Le lieutenant détective Lloyd Klimp de la police de Los Angels attend un agent très spécial sur le petit aéroport de Burbank, à deux heures du matin, à l'écart des éventuels curieux. Il pense aux différentes affaires sur lesquelles il a déjà enquêtées, aux meurtres sordides. Mais rien dans sa carrière n'a entamé sa conviction que le surnaturel n'existe pas. Sauf que le dernier cas arrivé sur son bureau présente des particularités inexplicables et qu'il a été amené à en parler à ses supérieurs qui ont demandé l'aide d'une agence assez particulière elle aussi. C'est ainsi qu'il assiste à l'atterrissage de l'avion spécialement aménagé amenant The Ghoul, un individu massif de 3 mètres de haut. Malgré son expérience professionnelle, Lloyd Klimpt est très impressionné par Ghoul, au point d'en devenir révérencieux, Ghoul en profitant pour le charrier sur sa naïveté apparente, avec des réponses sarcastiques. Klimpt emmène Ghoul vers le petit camion de déménagement qu'il a loué, pour que Ghoul puisse y caser sa masse imposante. Ce dernier lui demande s'il a ramené à manger et Klimpt conduit le véhicule jusqu'à son pavillon situé sous une bretelle d'autoroute urbaine. Chemin faisant, Klimpt explique la raison de la venue de Ghoul.


Klimpt explique qu'on lui avait attribué une affaire de chantage sur une actrice en vogue. En creusant un peu le dossier, il s'était rendu compte que tout avait commencé avec Polly Atwood, célèbre actrice du cinéma muet, ayant réussi à effectuer le passage au parlant sans problème pour sa voix. Il se trouve que sa fille Doris Atwood a également réalisé une brillante carrière d'actrice, possédant les mêmes qualités que sa mère. Ester Atwood est également une actrice de renom, fille de Doris, et petite fille de Polly. En mettant le nez dans ce dossier, Lloyd Klimpt a été frappé par la ressemblance existant entre ces 3 femmes au point d'avoir la conviction qu'elles ne font qu'une, et qu'il est possible d'y voir une intervention surnaturelle. Une fois arrivés chez Klimpt, Ghoul indique qu'il a une course à faire dans une armurerie dont il donne l'adresse à Klimpt. En effet, la date est celle du 30 avril et c'est Walpurgisnacht. Klimpt conduit Ghoul jusqu'à la boutique en question dans un quartier mal famé, avec une enseigne de sexshop. Dans l'arrière-boutique, il fait la connaissance de Jones, dans une pièce couverte d'armes à feu accrochées aux murs.

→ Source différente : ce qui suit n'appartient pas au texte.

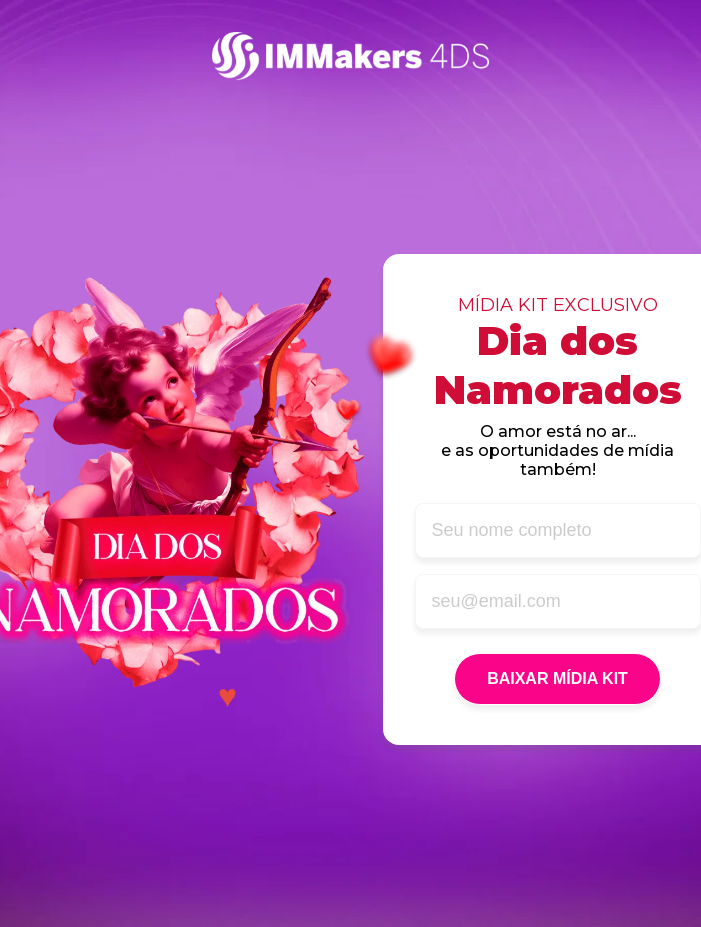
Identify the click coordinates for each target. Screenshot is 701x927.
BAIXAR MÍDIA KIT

Ghoul choisit une arme pour lui et demande à Jones de fournir un revolver plus sérieux à Klimpt qui n'a que son arme de service.


En 2008, Steve Niles avait remis le pied à l'étrier à Bernie Wrightson avec Dead, she said, et même avant cela avec City of Others publié par Dark Horse Comics. S'il a lu Dead, she said, le lecteur sait qu'il peut s'attendre à des dessins de Bernie Wrightson avec une forme fluctuante en fonction des planches, et un scénario de Steve Niles vraisemblablement un peu plus consistant que ceux pour la série Criminal Macabre par exemple. Effectivement le scénariste a conservé ses tics d'écriture. En quelques pages l'intrigue est posée : un inspecteur de police qui enquête sur une actrice visiblement immortelle impliquée dans une affaire criminelle, un individu surnaturel l'assistant dans l'enquête. Effectivement Steve Niles n'en a cure de se conformer aux structures classiques d'une histoire. Au final, la rencontre avec les Atwood ne se produit que d'ans le dernier épisode, et l'affrontement est réglé en 4 pages. De manière inattendue, il se montre un peu facétieux en faisant intervenir Joe Coogan dans l'enquête le temps d'une scène (le personnage principal de Drive, she said) et le lecteur rencontre le personnage principal de la collaboration suivante entre Niles & Wrightson : Doc Macabre. C'est même lui qui indique le prénom de Ghoul : Kevin. Niles se montre encore plus facétieux par le fait que Ghoul a ses propres objectifs et que finalement l'épisode 2 est consacré à autre chose que l'enquête : des démons qui prennent pied sur Terre à l'occasion de la nuit de Walpurgis. Le lecteur doit accepter de s'en remettre à la fantaisie de Steve Niles qui raconte ce que bon lui semble, ou alors qui conçoit son scénario sur la base de ce que Bernie Wrightson souhaite dessiner. Toutefois, il sait aussi poser une ambiance et être efficace dans sa narration.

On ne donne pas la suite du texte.